== Progress ==
* Tried a number of testcases for the shuffles . Needed to add support to the C++ frontend for the __builtin_shuffle support. Fortunately there existed a patch - I tested it and it looked good. Committed upstream. However the original author had some concerns whether it would work in C++ or not but we shall see. The OP is concerned that it might break C++11 and constexpr which need to be looked at . * Briefly investigated a regression with Linaro GCC 4.6 with Neon intrinsics.
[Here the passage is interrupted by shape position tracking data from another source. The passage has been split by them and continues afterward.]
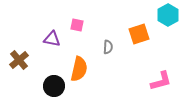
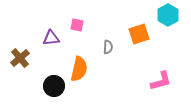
purple triangle: moved 1 px left, 1 px up; rotated 18 degrees counterclockwise
brown cross: moved 1 px right, 2 px up
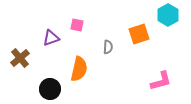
purple triangle: rotated 12 degrees counterclockwise
black circle: moved 4 px left, 3 px down
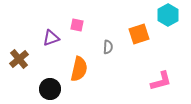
brown cross: moved 1 px left, 1 px down
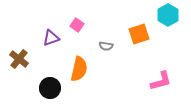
pink square: rotated 24 degrees clockwise
gray semicircle: moved 2 px left, 1 px up; rotated 96 degrees clockwise
brown cross: rotated 12 degrees counterclockwise
black circle: moved 1 px up
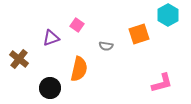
pink L-shape: moved 1 px right, 2 px down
It looks like my patch to allow LTO to proceed has had some fall out . We really need some good tests in the GCC testsuite for intrinsics. * Looked at the Android documents and commented. * Some upstream patch review.
== Plans ==
* Follow on the C++11 issues with the __builtin_shuffle patch if any. * Commit the __builtin_shuffle variation of the neon intrinsics patch into FSF 4.8. The improvements obtained are real and nice atleast for the testcases that we could see after finishing up the testcases. * There is some follow-up work which should tie in nicely with costs rework - lower-subreg ends up splitting things a bit badly in some cases with vld4 style intrinsics and for V4SF copies. So it's better we try to get the costs right. I suspect this might be harming us in a few cases with auto-vectorized code as well. Especially where we vectorize with the large vldn instructions. * Investigate the 4.6 regression with Neon intrinsics. * Auto-inc-dec scheduler work.